Why have SPACs become popular amongst media investors and privately held firms?

Nine Women Can’t Have a Baby in a Month

During the mid 2010s, digital media companies caught the attention of institutional who poured massive amounts of money into the likes of Vice Media, VOX and Buzzfeed. Vice commanded a $5.7 billion valuation. Buzzfeed and Vox scored hundreds of millions of dollars from strategics and growth capital firms. But before long, the “capital as a strategy” didn’t pan out.

As I’ve long said: what scale overnight isn’t usually sustainable, and what is sustainable doesn’t scale overnight. Indeed, putting nine women in a room and asking them to deliver a baby in a month isn’t possible.

In late 2017, Mashable was acquired in a “fire sale” by IGN Entertainment.
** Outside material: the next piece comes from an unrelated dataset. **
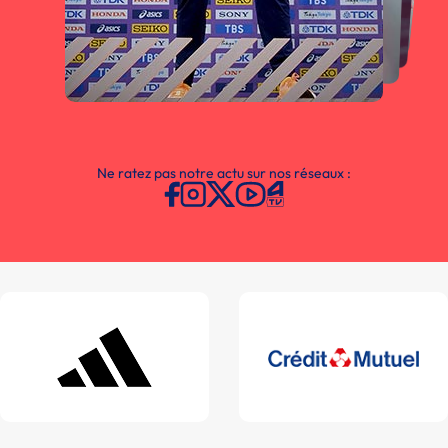
Ne ratez pas notre actu sur nos réseaux :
Once valued at $200 million, the $50 million exit, aka liquidity event, was the sound of a bubble bursting.

You could argue that Mashable was never really actually worth $200 million. Indeed, the “valuation racket” of pointing to a rise in paper value propped by a bubble in private money came back to haunt these media companies when investors showed up with the tab. Protected by liquidation preferences, investors had downside protection (i.e. they get their money out before management does).

To me, valuation is moot in some ways, unless it’s when you sell a business and a buyer puts a value on your business and pays full price for the whole asset. I can sell you 1% of my fax machine for $10, that doesn’t really mean the fax machine is actually worth $1,000 (but if you want to pay me $10 for 1% of my fax machine, hit me up).

So, what does this all have to do with SPACs?

The Great Reset

Covid was many things, including a reset, albeit the third one. However, it may have been a case of three steps back, one giant leap forward.

After the Mashable “fire sale,” the major digital media bellwethers (who technically are our larger competitors and comparables) saw the writing on the wall. By way of disclosure: I would meet with some of their investors who’d cite frustration at their losses. We were small[er], but profitable, with a massive organic audience and deep engagement. As such, slowly but surely they began to cut costs, a lot of costs. Meanwhile, as digital media benefited from the shift of TV advertising dollars, they grew revenues.

For very different reasons, the #MeToo, BLM protests and Covid reset forced these firms to cut costs, and – if we can be candid – gave them cover to part ways with expensive talent. In the process, they also had to address culture issues.

The combination of a free rein to cut costs with an acceleration of revenue growth suddenly made these on-the-ropes (in 2018) one-time darlings to become more attractive.

So Why Are SPACs the Favored Path For Liquidity?

While media companies do not offer the same kind of revenue growth or top-line upside than tech firms, I think there’s another reason why a few are favoring SPACs. Recall that in an IPO, new shares are created, underwritten and sold to the public. Meanwhile, in a direct listing, no new shares are created and only existing, outstanding shares are sold with no underwriters involved. In that sense, companies with convoluted cap table (highlighting who owns what, in what sequence and waterfall) would likely not necessarily embrace either, because there’s no guarantee that the new shares would be priced above what the previous investors got.

However, in theory, in a SPAC, there’s a chance for everyone to be made whole over time.

Notwithstanding that an IPO roadshow is not ideal during a pandemic, I think a SPAC is akin to dropping a large floatation device in the water, letting it stabilize… and then over time propping another company on top of it, or mooring it together. In that sense, unlike tying two bricks together (that is an expression, I’m not suggesting these companies are bricks in any negative sense; in fact, Buzzfeed/Vice/VOX have brands, and over time, if they right the P&L ship, they should be fine) and hoping they float, here you combine an operating business with a financial vehicle in the hope that this arranged marriage spawns a child in due time.